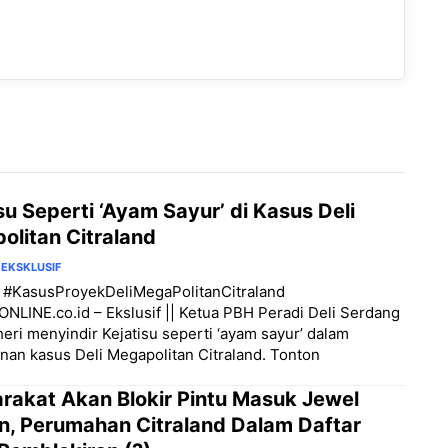
su Seperti ‘Ayam Sayur’ di Kasus Deli
olitan Citraland
6
EKSKLUSIF
3 #KasusProyekDeliMegaPolitanCitraland
LINE.co.id – Ekslusif || Ketua PBH Peradi Deli Serdang
eri menyindir Kejatisu seperti ‘ayam sayur’ dalam
an kasus Deli Megapolitan Citraland. Tonton
rakat Akan Blokir Pintu Masuk Jewel
n, Perumahan Citraland Dalam Daftar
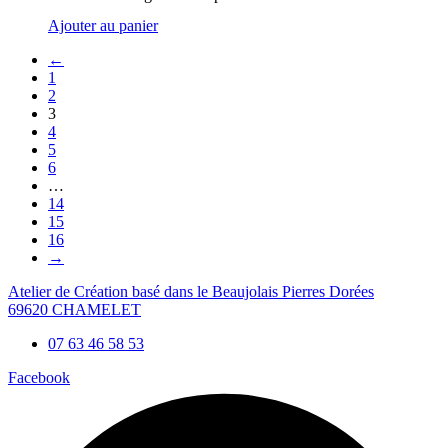
Ajouter au panier
←
1
2
3
4
5
6
…
14
15
16
→
Atelier de Création basé dans le Beaujolais Pierres Dorées
69620 CHAMELET
07 63 46 58 53
Facebook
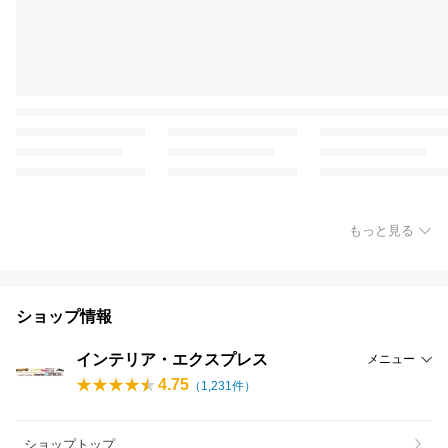
もっと見る
ショップ情報
インテリア・エクスプレス
メニュー
4.75
（
1,231
件）
ショップトップ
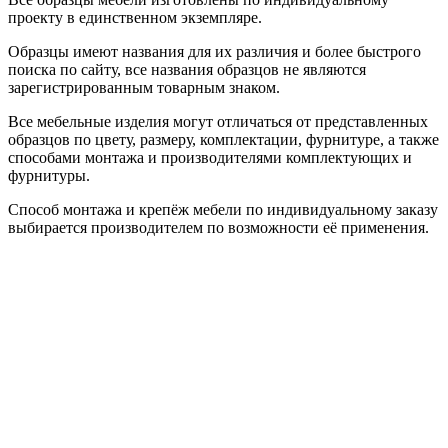
проекту в единственном экземпляре.
Образцы имеют названия для их различия и более быстрого
поиска по сайту, все названия образцов не являются
зарегистрированным товарным знаком.
Все мебельные изделия могут отличаться от представленных
образцов по цвету, размеру, комплектации, фурнитуре, а также
способами монтажа и производителями комплектующих и
фурнитуры.
Способ монтажа и крепёж мебели по индивидуальному заказу
выбирается производителем по возможности её применения.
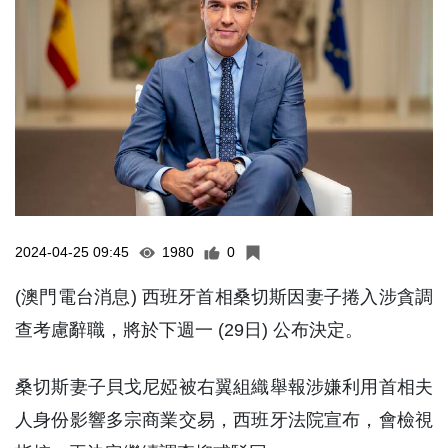
2024-04-25 09:45
1980
0
(澳門電台消息) 西班牙首相桑切斯因妻子捲入涉貪調
查考慮辭職，將於下週一 (29日) 公布決定。
桑切斯妻子貝戈尼婭被右翼組織舉報涉嫌利用首相夫
人身份影響多宗商業交易，西班牙法院宣布，會檢視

☆ ☆ ☆ ☆ ☆

» **EXERCISE PROMPT**
Search the entries for the word "названия" and pick out every line that holds it.

» **WRITTEN RESPONSE**
Образцы имеют названия для их различия и более быстрого
поиска по сайту, все названия образцов не являются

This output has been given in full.